Top of Data for this exercise

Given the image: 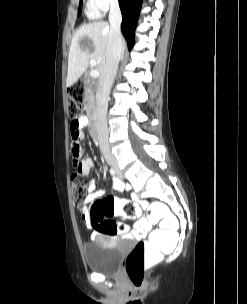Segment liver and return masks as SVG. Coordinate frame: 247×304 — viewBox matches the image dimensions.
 I'll return each instance as SVG.
<instances>
[{
  "instance_id": "liver-1",
  "label": "liver",
  "mask_w": 247,
  "mask_h": 304,
  "mask_svg": "<svg viewBox=\"0 0 247 304\" xmlns=\"http://www.w3.org/2000/svg\"><path fill=\"white\" fill-rule=\"evenodd\" d=\"M110 26L105 21L91 22L79 27L73 35L69 57L66 86H72L87 70L89 61H96L99 74L104 70ZM125 41L122 40V51Z\"/></svg>"
}]
</instances>
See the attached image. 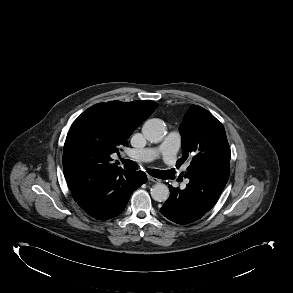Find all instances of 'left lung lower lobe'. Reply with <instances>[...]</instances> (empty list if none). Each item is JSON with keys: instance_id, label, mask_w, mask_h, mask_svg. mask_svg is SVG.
I'll return each mask as SVG.
<instances>
[{"instance_id": "obj_1", "label": "left lung lower lobe", "mask_w": 293, "mask_h": 293, "mask_svg": "<svg viewBox=\"0 0 293 293\" xmlns=\"http://www.w3.org/2000/svg\"><path fill=\"white\" fill-rule=\"evenodd\" d=\"M225 185L202 178L190 179L183 190L169 185L170 197L160 212L178 224L194 222L213 207Z\"/></svg>"}]
</instances>
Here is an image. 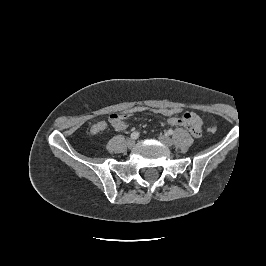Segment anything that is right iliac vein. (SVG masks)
I'll return each mask as SVG.
<instances>
[{
  "mask_svg": "<svg viewBox=\"0 0 266 266\" xmlns=\"http://www.w3.org/2000/svg\"><path fill=\"white\" fill-rule=\"evenodd\" d=\"M134 145H135V140H134L133 138H130V139H128V140L126 141V146H127L128 148H132V147H134Z\"/></svg>",
  "mask_w": 266,
  "mask_h": 266,
  "instance_id": "63e3f726",
  "label": "right iliac vein"
}]
</instances>
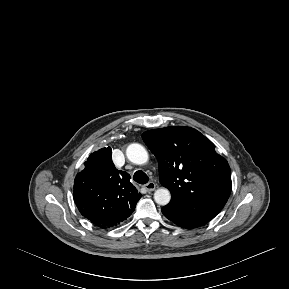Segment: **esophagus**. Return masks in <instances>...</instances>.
Masks as SVG:
<instances>
[{
    "instance_id": "34e87169",
    "label": "esophagus",
    "mask_w": 289,
    "mask_h": 289,
    "mask_svg": "<svg viewBox=\"0 0 289 289\" xmlns=\"http://www.w3.org/2000/svg\"><path fill=\"white\" fill-rule=\"evenodd\" d=\"M145 188L148 192H151V191H154L155 188H156V184L154 182H148L146 185H145Z\"/></svg>"
}]
</instances>
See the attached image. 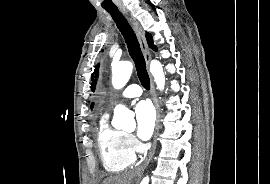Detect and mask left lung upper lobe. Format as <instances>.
<instances>
[{
  "label": "left lung upper lobe",
  "instance_id": "obj_1",
  "mask_svg": "<svg viewBox=\"0 0 270 184\" xmlns=\"http://www.w3.org/2000/svg\"><path fill=\"white\" fill-rule=\"evenodd\" d=\"M146 39H147V42H148V45L151 49L153 50H157L156 46L153 44V41H152V36L149 34V33H146ZM98 67L99 65H97L94 69V73L98 74ZM92 79H93V74H92ZM95 81L92 82V85H91V88H92V91H94L95 89Z\"/></svg>",
  "mask_w": 270,
  "mask_h": 184
}]
</instances>
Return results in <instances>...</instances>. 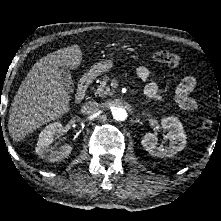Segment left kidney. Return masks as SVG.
<instances>
[{
  "label": "left kidney",
  "instance_id": "obj_1",
  "mask_svg": "<svg viewBox=\"0 0 221 221\" xmlns=\"http://www.w3.org/2000/svg\"><path fill=\"white\" fill-rule=\"evenodd\" d=\"M162 128L167 130L168 146H158L157 136L146 133L141 141L143 148L152 156L158 158L172 157L182 151L186 145V134L180 120L176 117H164L161 120Z\"/></svg>",
  "mask_w": 221,
  "mask_h": 221
}]
</instances>
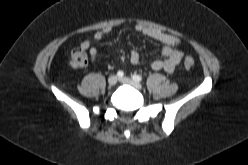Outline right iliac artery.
Masks as SVG:
<instances>
[{
  "label": "right iliac artery",
  "instance_id": "obj_1",
  "mask_svg": "<svg viewBox=\"0 0 248 165\" xmlns=\"http://www.w3.org/2000/svg\"><path fill=\"white\" fill-rule=\"evenodd\" d=\"M117 76H118L119 78H122V77L124 76L123 71H118V72H117Z\"/></svg>",
  "mask_w": 248,
  "mask_h": 165
}]
</instances>
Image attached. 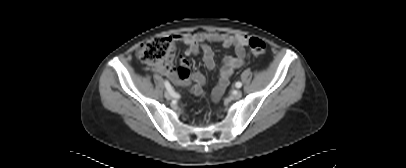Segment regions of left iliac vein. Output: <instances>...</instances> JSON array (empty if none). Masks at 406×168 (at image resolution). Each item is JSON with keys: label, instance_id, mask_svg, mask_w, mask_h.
<instances>
[{"label": "left iliac vein", "instance_id": "obj_1", "mask_svg": "<svg viewBox=\"0 0 406 168\" xmlns=\"http://www.w3.org/2000/svg\"><path fill=\"white\" fill-rule=\"evenodd\" d=\"M241 97H242V92L240 90H236L231 96L232 99H236V100L240 99Z\"/></svg>", "mask_w": 406, "mask_h": 168}]
</instances>
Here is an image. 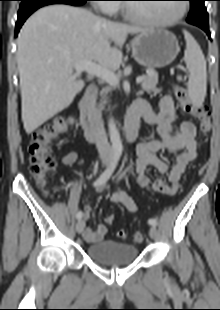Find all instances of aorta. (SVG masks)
<instances>
[{
    "mask_svg": "<svg viewBox=\"0 0 220 310\" xmlns=\"http://www.w3.org/2000/svg\"><path fill=\"white\" fill-rule=\"evenodd\" d=\"M108 127H109V136H110L112 148L116 150H122V142H121L120 134H119V131L116 127V123L113 118L109 120Z\"/></svg>",
    "mask_w": 220,
    "mask_h": 310,
    "instance_id": "1",
    "label": "aorta"
}]
</instances>
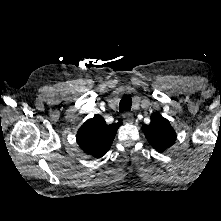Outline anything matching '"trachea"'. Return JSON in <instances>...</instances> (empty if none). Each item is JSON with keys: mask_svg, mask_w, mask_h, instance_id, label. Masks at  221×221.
<instances>
[{"mask_svg": "<svg viewBox=\"0 0 221 221\" xmlns=\"http://www.w3.org/2000/svg\"><path fill=\"white\" fill-rule=\"evenodd\" d=\"M131 106H132V98L129 95H123L119 103V111L121 113L128 112L131 110Z\"/></svg>", "mask_w": 221, "mask_h": 221, "instance_id": "3493384b", "label": "trachea"}]
</instances>
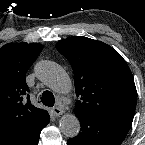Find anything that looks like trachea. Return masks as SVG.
I'll return each mask as SVG.
<instances>
[{"mask_svg":"<svg viewBox=\"0 0 145 145\" xmlns=\"http://www.w3.org/2000/svg\"><path fill=\"white\" fill-rule=\"evenodd\" d=\"M40 101L46 106H54L55 98L52 92L44 91L42 95H40Z\"/></svg>","mask_w":145,"mask_h":145,"instance_id":"obj_1","label":"trachea"}]
</instances>
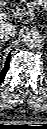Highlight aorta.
Wrapping results in <instances>:
<instances>
[{"mask_svg":"<svg viewBox=\"0 0 47 129\" xmlns=\"http://www.w3.org/2000/svg\"><path fill=\"white\" fill-rule=\"evenodd\" d=\"M22 41L28 48H40L44 44V37L38 30L29 29L24 32Z\"/></svg>","mask_w":47,"mask_h":129,"instance_id":"1","label":"aorta"}]
</instances>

Bottom of Data for this exercise

What is needed:
With the pictures left out, copy exactly the lines from the one containing "Find anything that" through the last line of the data.

Result:
Find anything that looks like trachea. Return masks as SVG.
I'll return each mask as SVG.
<instances>
[{"mask_svg":"<svg viewBox=\"0 0 145 145\" xmlns=\"http://www.w3.org/2000/svg\"><path fill=\"white\" fill-rule=\"evenodd\" d=\"M40 101L46 106H54L55 98L52 92L44 91L42 95H40Z\"/></svg>","mask_w":145,"mask_h":145,"instance_id":"obj_1","label":"trachea"}]
</instances>
Highlight aorta.
Wrapping results in <instances>:
<instances>
[{"mask_svg":"<svg viewBox=\"0 0 47 129\" xmlns=\"http://www.w3.org/2000/svg\"><path fill=\"white\" fill-rule=\"evenodd\" d=\"M22 41L28 48H40L44 44V37L38 30L29 29L24 32Z\"/></svg>","mask_w":47,"mask_h":129,"instance_id":"1","label":"aorta"}]
</instances>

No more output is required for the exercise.